It's wide open here 

with no buildings, monuments, things

that dwarf artificially the coyotes lurking

in urban underbrush, 

the mountain hugging skies likes bosoms to it.

Life goes on a field trip, especially when death

transforms its light:  signals, road work, satellites 

through lands unmarked by constellations.  

When we look for God, who is on the wall

of smoke and planets: expect something 

that resembles a sea of persons, bounties

of expansive dust with faces, floating with expiry dates.  

 

 

 

 

 

 

 

 

COMPOSITION

 

I am irrelevant but still matter.
Everything has been said  but the thing that matters.
Hairs that scatter & shadows split
the sea of anemones whose light ascends into star splatter.

What has come to light
is an aerial web of systems unmapped,
cancers that mirror, parasites and cave dwellers,
people preying on people, the camps, the dispersed but
widely-connected broken body masters.

Among the occupations  are hedge fund operators.
On the landing strips of styrofoam islands: Mad Max
mutinies feeding the bushes.
The scarcity fears & gated neighborhoods breaking the larger poor.
But the disorders of fauna & flora bring us together.
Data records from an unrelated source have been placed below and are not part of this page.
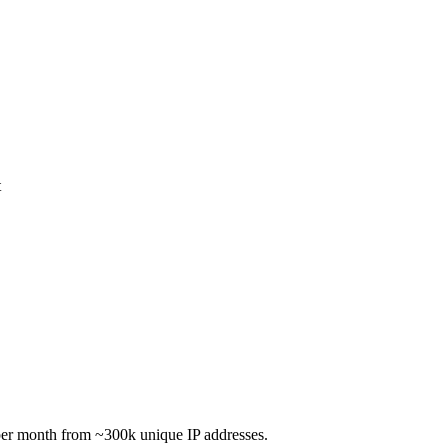
t
per month from ~300k unique IP addresses.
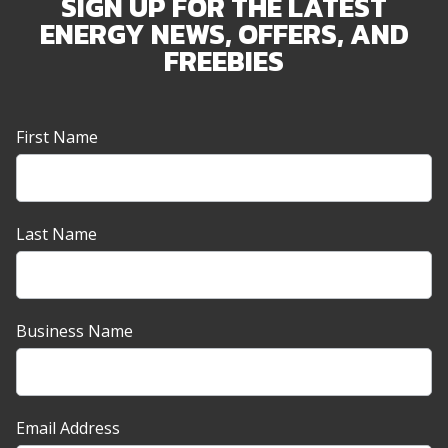
SIGN UP FOR THE LATEST
ENERGY NEWS, OFFERS, AND
FREEBIES
Newsletter
First Name
Sign-
up
Banner
Last Name
Business Name
Email Address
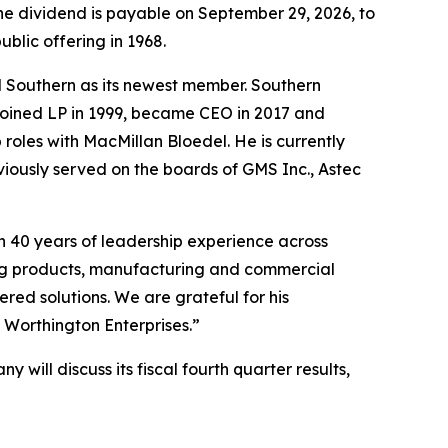
The dividend is payable on September 29, 2026, to
blic offering in 1968.
 Southern as its newest member. Southern
 joined LP in 1999, became CEO in 2017 and
 roles with MacMillan Bloedel. He is currently
viously served on the boards of GMS Inc., Astec
n 40 years of leadership experience across
ing products, manufacturing and commercial
ered solutions. We are grateful for his
 Worthington Enterprises.”
 will discuss its fiscal fourth quarter results,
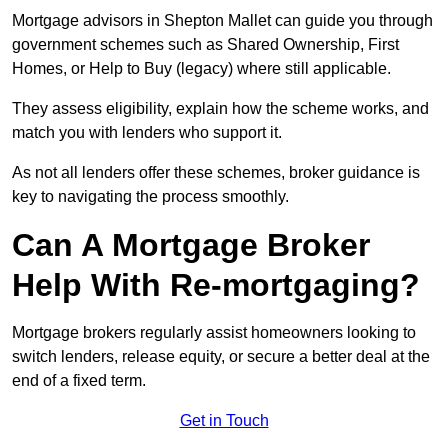
Mortgage advisors in Shepton Mallet can guide you through
government schemes such as Shared Ownership, First
Homes, or Help to Buy (legacy) where still applicable.
They assess eligibility, explain how the scheme works, and
match you with lenders who support it.
As not all lenders offer these schemes, broker guidance is
key to navigating the process smoothly.
Can A Mortgage Broker
Help With Re-mortgaging?
Mortgage brokers regularly assist homeowners looking to
switch lenders, release equity, or secure a better deal at the
end of a fixed term.
Get in Touch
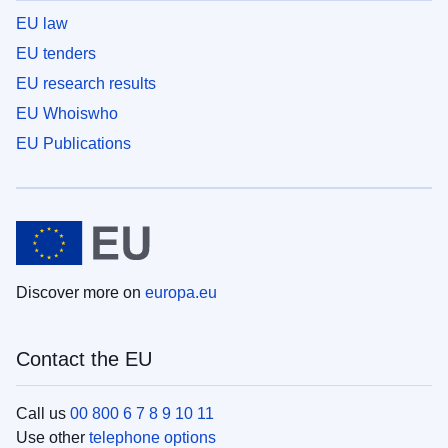
EU law
EU tenders
EU research results
EU Whoiswho
EU Publications
Discover more on
europa.eu
Contact the EU
Call us
00 800 6 7 8 9 10 11
Use other
telephone options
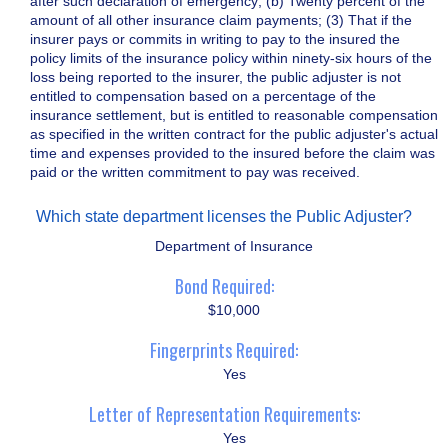
after such declaration of emergency; (b) Twenty percent of the
amount of all other insurance claim payments; (3) That if the
insurer pays or commits in writing to pay to the insured the
policy limits of the insurance policy within ninety-six hours of the
loss being reported to the insurer, the public adjuster is not
entitled to compensation based on a percentage of the
insurance settlement, but is entitled to reasonable compensation
as specified in the written contract for the public adjuster's actual
time and expenses provided to the insured before the claim was
paid or the written commitment to pay was received.
Which state department licenses the Public Adjuster?
Department of Insurance
Bond Required:
$10,000
Fingerprints Required:
Yes
Letter of Representation Requirements:
Yes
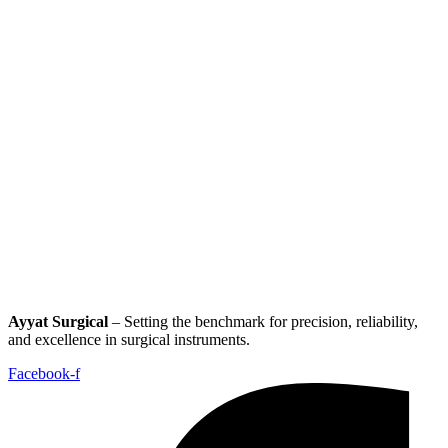
Ayyat Surgical
– Setting the benchmark for precision, reliability,
and excellence in surgical instruments.
Facebook-f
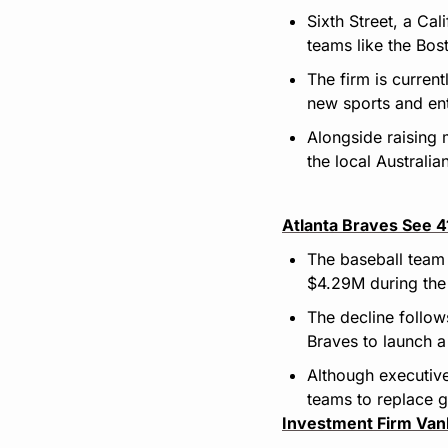
Sixth Street, a Ca
teams like the Bos
The firm is current
new sports and en
Alongside raising 
the local Australia
Atlanta Braves See 
The baseball team 
$4.29M during the 
The decline follow
Braves to launch a
Although executive
teams to replace g
Investment Firm Van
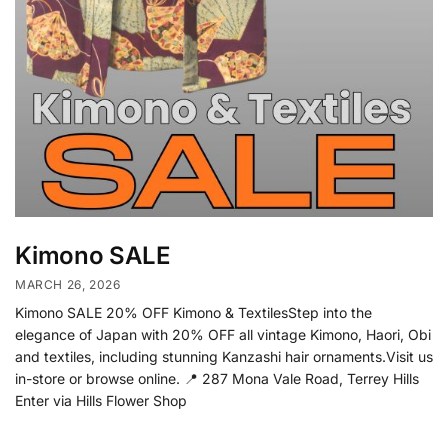
Kimono SALE
MARCH 26, 2026
Kimono SALE 20% OFF Kimono & TextilesStep into the
elegance of Japan with 20% OFF all vintage Kimono, Haori, Obi
and textiles, including stunning Kanzashi hair ornaments.Visit us
in-store or browse online. 📍 287 Mona Vale Road, Terrey Hills
Enter via Hills Flower Shop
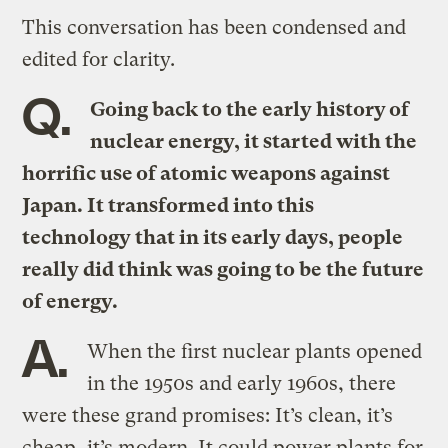
This conversation has been condensed and
edited for clarity.
Q.
Going back to the early history of
nuclear energy, it started with the
horrific use of atomic weapons against
Japan. It transformed into this
technology that in its early days, people
really did think was going to be the future
of energy.
A.
When the first nuclear plants opened
in the 1950s and early 1960s, there
were these grand promises: It’s clean, it’s
cheap, it’s modern. It could power plants for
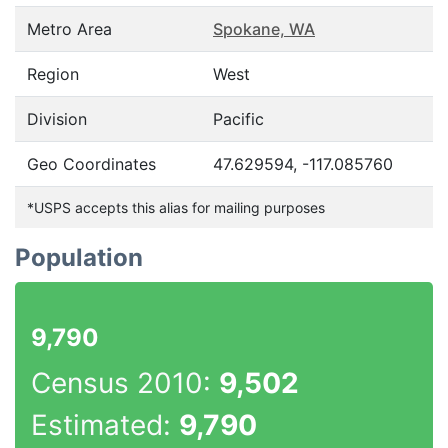
Metro Area
Spokane, WA
Region
West
Division
Pacific
Geo Coordinates
47.629594, -117.085760
*USPS accepts this alias for mailing purposes
Population
9,790
Census 2010:
9,502
Estimated:
9,790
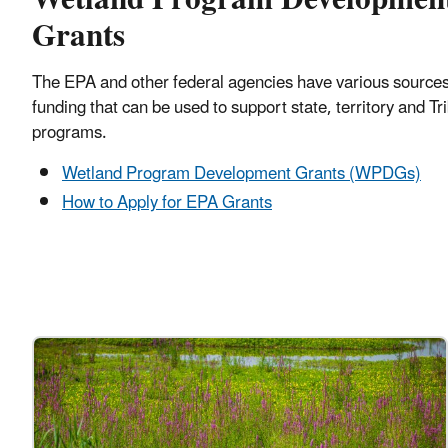
Grants
The EPA and other federal agencies have various sources
funding that can be used to support state, territory and Tr
programs.
Wetland Program Development Grants (WPDGs)
How to Apply for EPA Grants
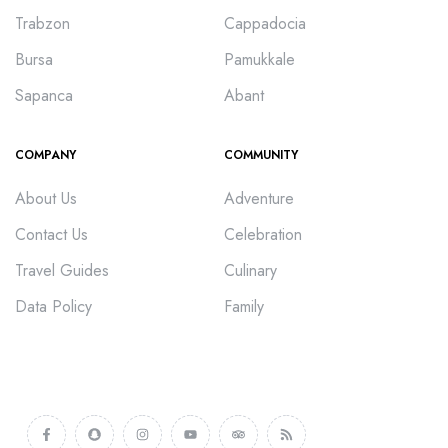
Trabzon
Cappadocia
Bursa
Pamukkale
Sapanca
Abant
COMPANY
COMMUNITY
About Us
Adventure
Contact Us
Celebration
Travel Guides
Culinary
Data Policy
Family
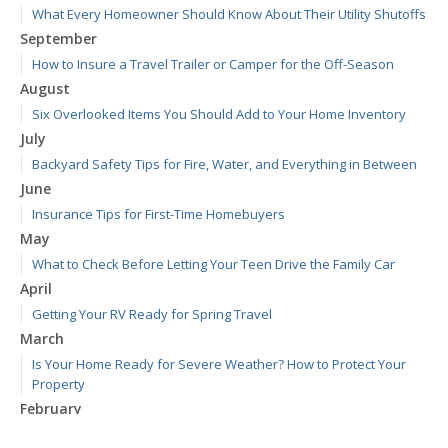
What Every Homeowner Should Know About Their Utility Shutoffs
September
How to Insure a Travel Trailer or Camper for the Off-Season
August
Six Overlooked Items You Should Add to Your Home Inventory
July
Backyard Safety Tips for Fire, Water, and Everything in Between
June
Insurance Tips for First-Time Homebuyers
May
What to Check Before Letting Your Teen Drive the Family Car
April
Getting Your RV Ready for Spring Travel
March
Is Your Home Ready for Severe Weather? How to Protect Your
Property
February
How to Extend the Life of Your Roof with Regular Maintenance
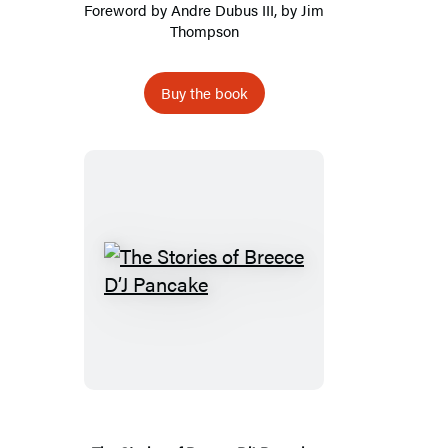
Foreword by
Andre Dubus III
, by
Jim
Thompson
Buy the book
The
Stories
of
Breece
D’J
Pancake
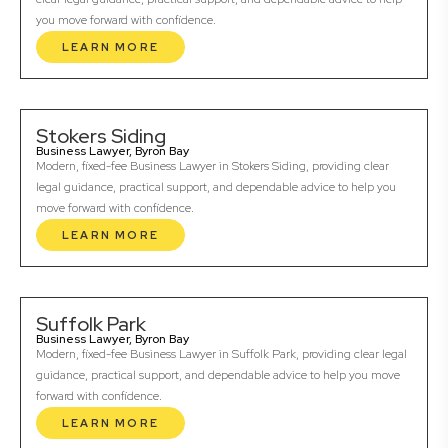
you move forward with confidence.
LEARN MORE
Stokers Siding
Business Lawyer, Byron Bay
Modern, fixed-fee Business Lawyer in Stokers Siding, providing clear
legal guidance, practical support, and dependable advice to help you
move forward with confidence.
LEARN MORE
Suffolk Park
Business Lawyer, Byron Bay
Modern, fixed-fee Business Lawyer in Suffolk Park, providing clear legal
guidance, practical support, and dependable advice to help you move
forward with confidence.
LEARN MORE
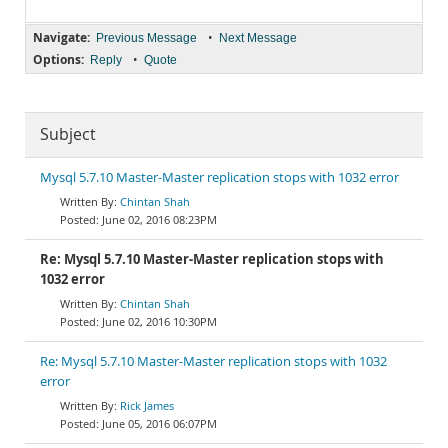
Navigate:
•
Previous Message
Next Message
Options:
•
Reply
Quote
Subject
Mysql 5.7.10 Master-Master replication stops with 1032 error
Chintan Shah
June 02, 2016 08:23PM
Re: Mysql 5.7.10 Master-Master replication stops with
1032 error
Chintan Shah
June 02, 2016 10:30PM
Re: Mysql 5.7.10 Master-Master replication stops with 1032
error
Rick James
June 05, 2016 06:07PM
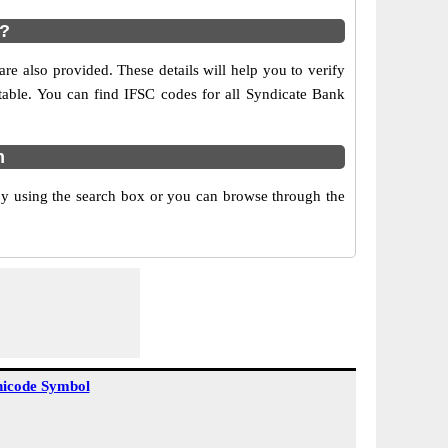
s?
re also provided. These details will help you to verify
 table. You can find IFSC codes for all Syndicate Bank
m
y using the search box or you can browse through the
icode Symbol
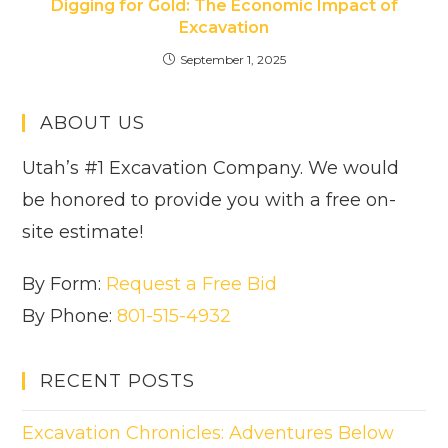
Digging for Gold: The Economic Impact of
Excavation
September 1, 2025
ABOUT US
Utah’s #1 Excavation Company. We would
be honored to provide you with a free on-
site estimate!
By Form:
Request a Free Bid
By Phone:
801-515-4932
RECENT POSTS
Excavation Chronicles: Adventures Below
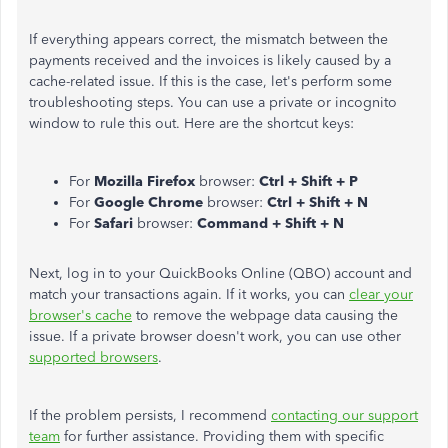
If everything appears correct, the mismatch between the
payments received and the invoices is likely caused by a
cache-related issue. If this is the case, let's perform some
troubleshooting steps. You can use a private or incognito
window to rule this out. Here are the shortcut keys:
For
Mozilla Firefox
browser:
Ctrl + Shift + P
For
Google Chrome
browser:
Ctrl + Shift + N
For
Safari
browser:
Command + Shift + N
Next, log in to your QuickBooks Online (QBO) account and
match your transactions again. If it works, you can
clear your
browser's cache
to remove the webpage data causing the
issue. If a private browser doesn't work, you can use other
supported browsers
.
If the problem persists, I recommend
contacting our support
team
for further assistance. Providing them with specific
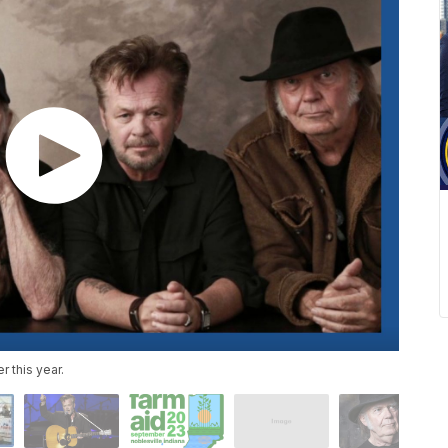
r this year.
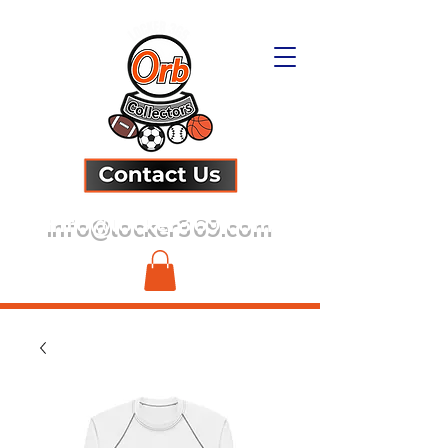
info@locker369.com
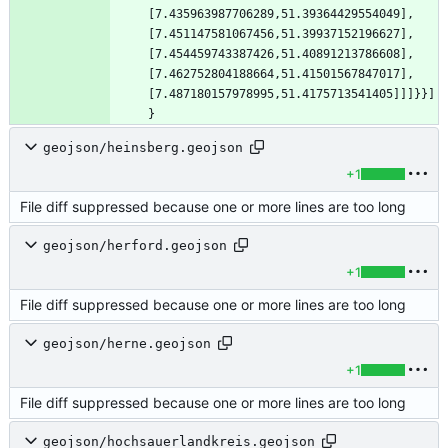
[7.435963987706289,51.39364429554049],
[7.451147581067456,51.39937152196627],
[7.454459743387426,51.40891213786608],
[7.462752804188664,51.41501567847017],
[7.487180157978995,51.4175713541405]]]}}]
}
geojson/heinsberg.geojson
+1
File diff suppressed because one or more lines are too long
geojson/herford.geojson
+1
File diff suppressed because one or more lines are too long
geojson/herne.geojson
+1
File diff suppressed because one or more lines are too long
geojson/hochsauerlandkreis.geojson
We get to know each other, failed enemies, becoming world
we haven't written the language of yet.
These are the forever matters, religions of players 
that include feeding  each other, the not-yet deities
within each to each, these not-gods but currencies of what exists
& how to travel the pathways of lungs of fellow travelers,
the how to articulate.

 

 

 

 

 

 

 

 

Contributor

Amy King

Amy King's latest book, The Missing Museum, is a co-winner of the 2015 Tarpaulin Sky Book Prize. King teaches English & Creative Writing at SUNY Nassau Community College and serves on the Executive Board of VIDA: Women in Literary Arts. She also joins the ranks of Ann Patchett, Eleanor Roosevelt, Rachel Carson and Pearl Buck as the recipient of the 2015 Winner of the WNBA Award (Women's National Book Association).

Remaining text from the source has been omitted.